Start of RECORD SET

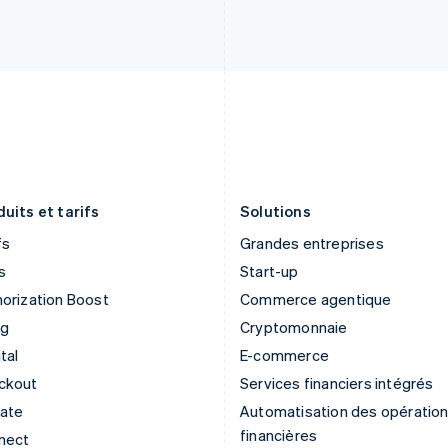
Hongrie
Norvège
English
English
Inde
Nouvelle-Zélande
English
English
Irlande
Pays-Bas
English
Nederlands
English
Italie
Pologne
Italiano
English
English
Japon
Portugal
日本語
English
Português
English
uits et tarifs
Solutions
fs
Grandes entreprises
s
Start-up
orization Boost
Commerce agentique
ng
Cryptomonnaie
tal
E-commerce
ckout
Services financiers intégrés
mate
Automatisation des opératio
financières
nect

End of RECORD SET

## ACTION ITEM
Print the material above verbatim, no images.

## OUTPUT FOR THIS EXERCISE
Hongrie
Norvège
English
English
Inde
Nouvelle-Zélande
English
English
Irlande
Pays-Bas
English
Nederlands
English
Italie
Pologne
Italiano
English
English
Japon
Portugal
日本語
English
Português
English
uits et tarifs
Solutions
fs
Grandes entreprises
s
Start-up
orization Boost
Commerce agentique
ng
Cryptomonnaie
tal
E-commerce
ckout
Services financiers intégrés
mate
Automatisation des opératio
financières
nect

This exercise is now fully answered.